* **TASK DESCRIPTION**: Copy out each line below in which the string "Preis" appears.

Segment Start: DATASET CONTENT

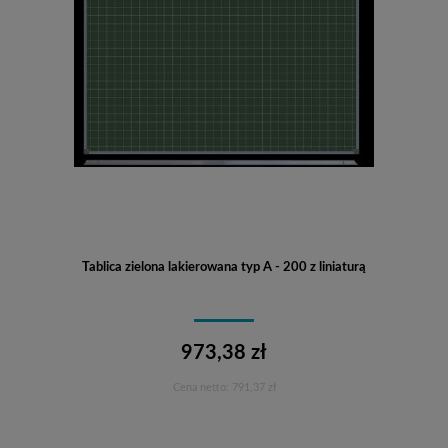
Tablica zielona lakierowana typ A - 200 z liniaturą
973,38 zł
Cena netto:
791,37 zł
Do koszyka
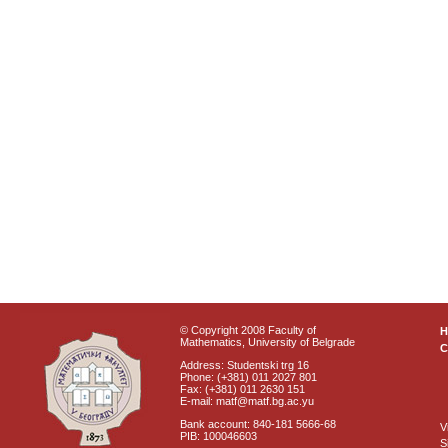
© Copyright 2008 Faculty of
Mathematics, University of Belgrade
C
Address: Studentski trg 16
Phone: (+381) 011 2027 801
Fax: (+381) 011 2630 151
E-mail: matf@matf.bg.ac.yu
Bank account: 840-181 5666-68
V
PIB: 100046603
S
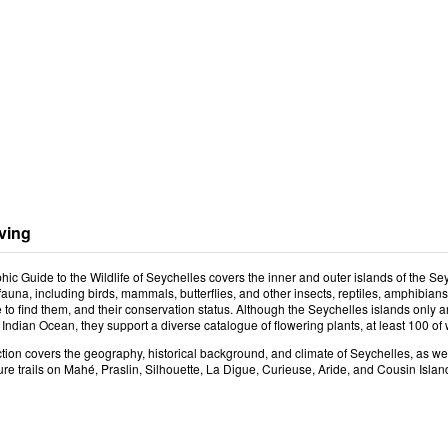
ving
ic Guide to the Wildlife of Seychelles
covers the inner and outer islands of the S
 fauna, including birds, mammals, butterflies, and other insects, reptiles, amphibians
to find them, and their conservation status. Although the Seychelles islands only
Indian Ocean, they support a diverse catalogue of flowering plants, at least 100 o
tion covers the geography, historical background, and climate of Seychelles, as well 
ure trails on Mahé, Praslin, Silhouette, La Digue, Curieuse, Aride, and Cousin Isla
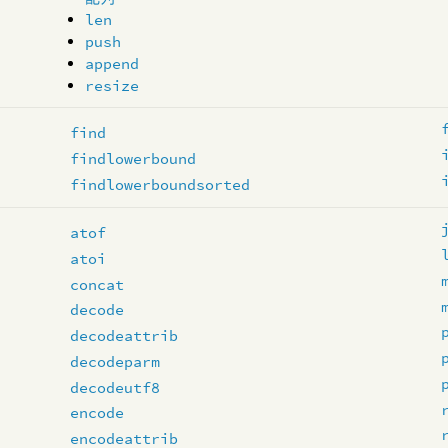
len
push
append
resize
find
findlowerbound
findlowerboundsorted
atof
atoi
concat
decode
decodeattrib
decodeparm
decodeutf8
encode
encodeattrib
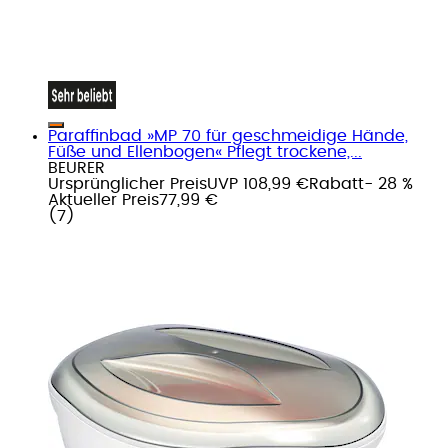
Paraffinbad »MP 70 für geschmeidige Hände,
Füße und Ellenbogen« Pflegt trockene,...
BEURER
Ursprünglicher Preis
UVP 108,99 €
Rabatt
- 28 %
Aktueller Preis
77,99 €
(
7
)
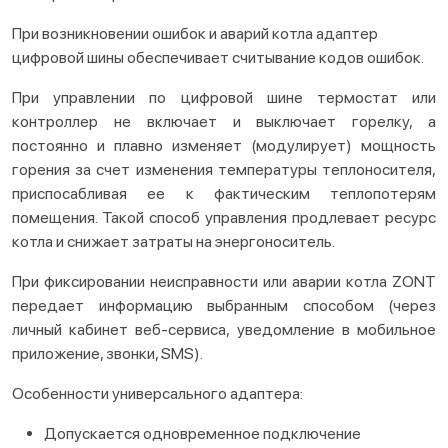
При возникновении ошибок и аварий котла адаптер
цифровой шины обеспечивает считывание кодов ошибок.
При управлении по цифровой шине термостат или
контроллер не включает и выключает горелку, а
постоянно и плавно изменяет (модулирует) мощность
горения за счет изменения температуры теплоносителя,
приспосабливая ее к фактическим теплопотерям
помещения. Такой способ управления продлевает ресурс
котла и снижает затраты на энергоноситель.
При фиксировании неисправности или аварии котла ZONT
передает информацию выбранным способом (через
личный кабинет веб-сервиса, уведомление в мобильное
приложение, звонки, SMS).
Особенности универсального адаптера:
Допускается одновременное подключение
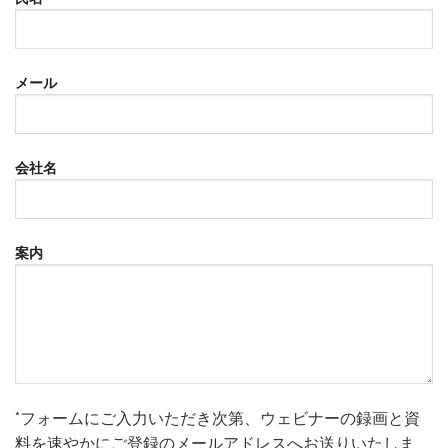
メール
会社名
案内
*フォームにご入力いただき次第、ウェビナーの録画と資
料を速やかにご登録のメールアドレスへお送りいたしま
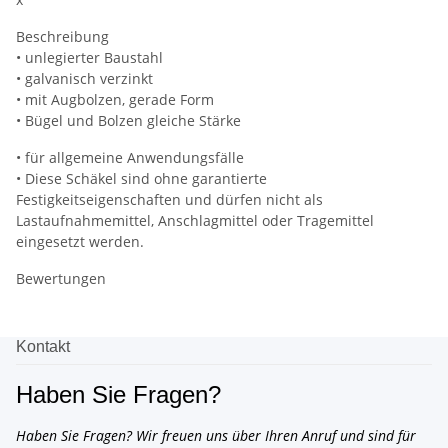
Beschreibung
• unlegierter Baustahl
• galvanisch verzinkt
• mit Augbolzen, gerade Form
• Bügel und Bolzen gleiche Stärke
• für allgemeine Anwendungsfälle
• Diese Schäkel sind ohne garantierte
Festigkeitseigenschaften und dürfen nicht als
Lastaufnahmemittel, Anschlagmittel oder Tragemittel
eingesetzt werden.
Bewertungen
Kontakt
Haben Sie Fragen?
Haben Sie Fragen? Wir freuen uns über Ihren Anruf und sind für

Segment End: DATASET CONTENT

* **TASK OUTPUT**:
Ursprünglicher Preis
Aktueller Preis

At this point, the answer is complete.